Thomas Ten Bears said...

grown too radioactive to inhabit.

Stupid smart phone.

dinthebeast said...

I grew up a couple of miles from the Humboldt Bay Nuclear Power Plant, and while I must have trusted it (enough to fish for ocean perch in the warm water exhaust from the cooling system into the bay) I found out after they decommissioned it that the safety procedures were, well, lax. Like if your radiation badge turned black you just went to the supply desk and got another one.
I feel like nuclear power could be done right (it seems like the military powers stuff with it without too much trouble) but when the making of money gets involved I start distrusting the important details that need to be right in order for it to be safe. Let's just say that when we can maintain our bridges and railroads reliably, I'll start to rethink my reticence toward using fission to boil water.
That said, the earthquake six years ago was something I can barely imagine, and I've lived through some strong ones (the 6.9 one here in 1989, and the 7.3 one in Eureka four days after Reagan was elected) but they just gear up for them in Japan.

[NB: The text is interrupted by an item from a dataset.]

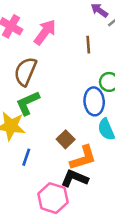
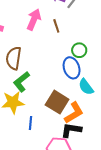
pink arrow: (45, 32) -> (34, 20), moved
brown square: (66, 139) -> (57, 102), size x1.6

They look at a seven point earthquake as just something that happens once in a while, and I ran down the stairs in my shorts and hid under the porch waiting for the world to end.
My family back in Oklahoma used to ask my parents how they could live anywhere with earthquakes (as opposed to holes in the back yard to hide from tornadoes in?) so I find it somewhat amusing that central/north central Oklahoma had a lot more (and bigger) earthquakes last year than the East Bay did.
Here's a video about the earthquake and it's aftermath that I sometimes watch to counter the bad news about the reactors I hear:

https://www.youtube.com/watch?v=SS-sWdAQsYg

-Doug in Oakland

3383 said...

My doctor told me I would receive about 14 sieverts from a CT scan. After internally cursing SI for replacing everything I knew with measures named for people I never heard of, I looked it up on my phone and was astounded.
Obviously he meant miiliSieverts.

T10B- I'm not familiar with much radioactivity reaching the PNW; Hanford was the largest source.

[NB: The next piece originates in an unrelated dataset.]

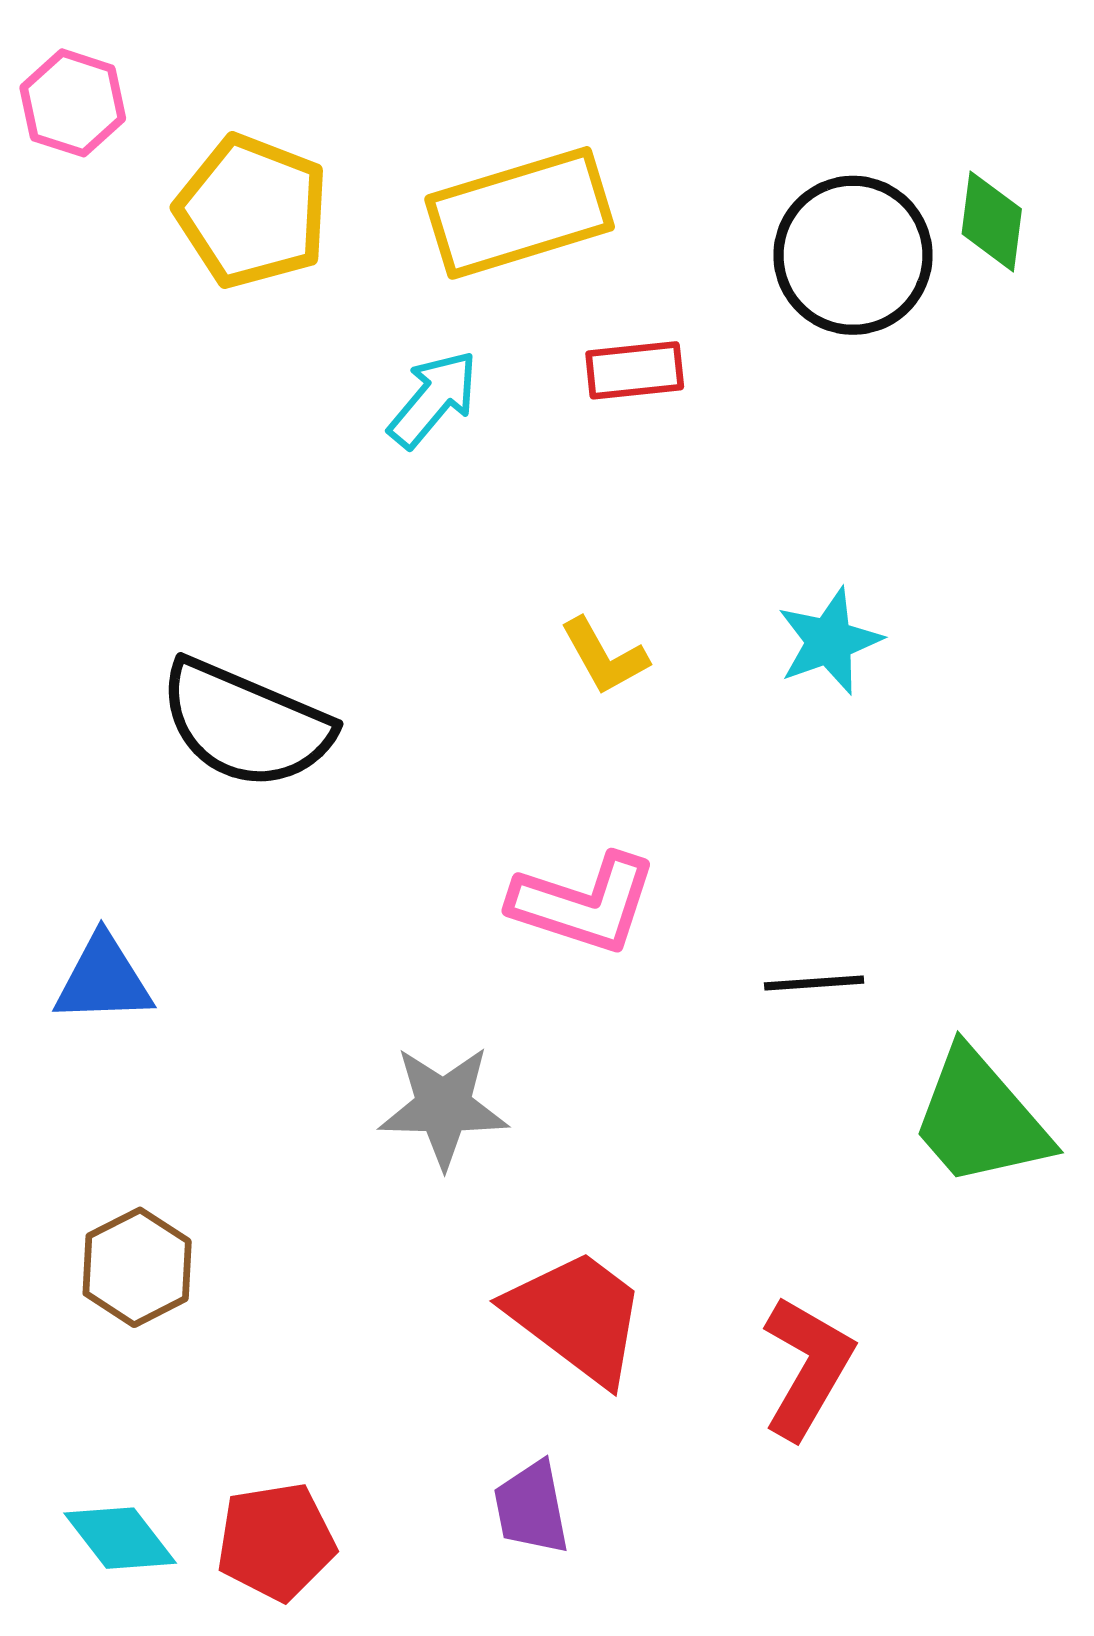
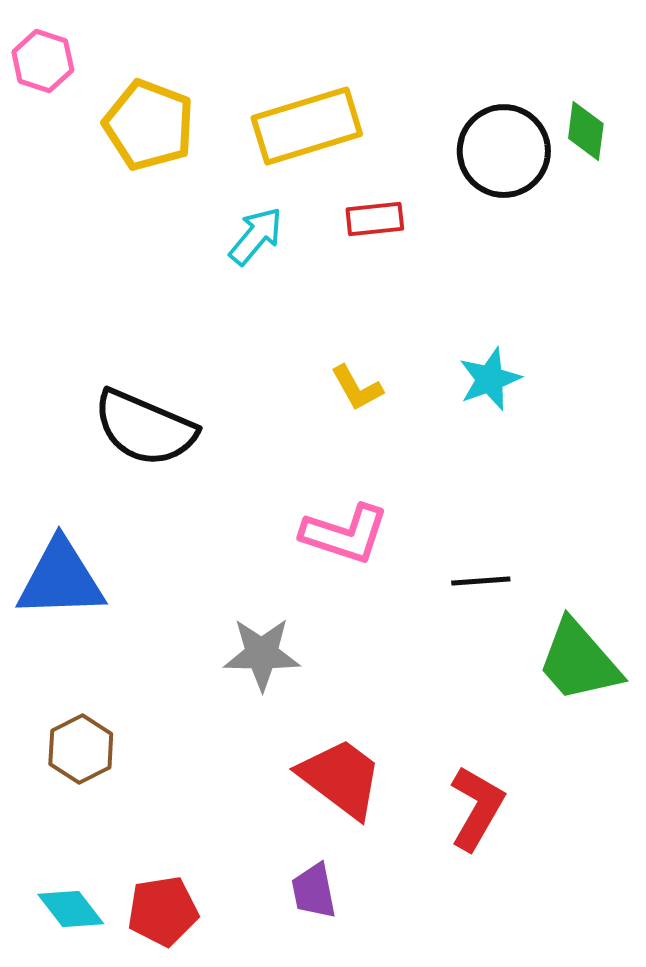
blue triangle: (103, 980) -> (61, 579), size x1.5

Doug- The '89 quake happened while I was driving. Half of my radio stations dropped out. I've never felt a severe one.

Stewart Dean said...

The earthquake/tsunami mentioned here, led to research that discovered there'll someday be big earthquake and tsunami that will flatten the Northwest:
http://www.newyorker.com/magazine/2015/07/20/the-really-big-one
"Kenneth Murphy, who directs FEMA’s Region X, the division responsible for Oregon, Washington, Idaho, and Alaska, says, “Our operating assumption is that everything west of Interstate 5 will be toast.”

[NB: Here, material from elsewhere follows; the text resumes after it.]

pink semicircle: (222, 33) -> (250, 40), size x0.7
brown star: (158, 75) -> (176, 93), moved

In the Pacific Northwest, the area of impact will cover* some hundred and forty thousand square miles, including Seattle, Tacoma, Portland, Eugene, Salem (the capital city of Oregon), Olympia (the capital of Washington), and some seven million people. When the next full-margin rupture happens, that region will suffer the worst natural disaster in the history of North America."

CenterPuke88 said...

Relatively speaking, the Navy reactors would be a better choice, especially if manned by well trained crews. Therein lies the problem, nuclear power as a profit center vs a public need filler. As long as we pay for electricity, there is a race to the bottom in safety.

dinthebeast said...

CP88: That's the conclusion I came to also. I don't actually know how well those military reactors work, but I don't recall anything too horrible associated with them.

3383: I was driving during the Loma Prieta earthquake also. I had driven my Torino over the Cypress structure 20 minutes before it fell down, made a stop in Emeryville, and was on Adeline in Berkeley when it hit. It felt like I had run over a curb at 35 MPH, and I didn't realize it was an earthquake until I saw the streetlight poles whipping back and forth.

-Doug in Oakland

w3ski said...

A shout out to dinthebeast, I fished there too! Best place around for fishing. Hooked something huge there once, but it never broke the surface. It finally swam straight away and took my whole spool of line with it. Always felt funny after eating those, but I made it to 63 now so it can't have been too bad?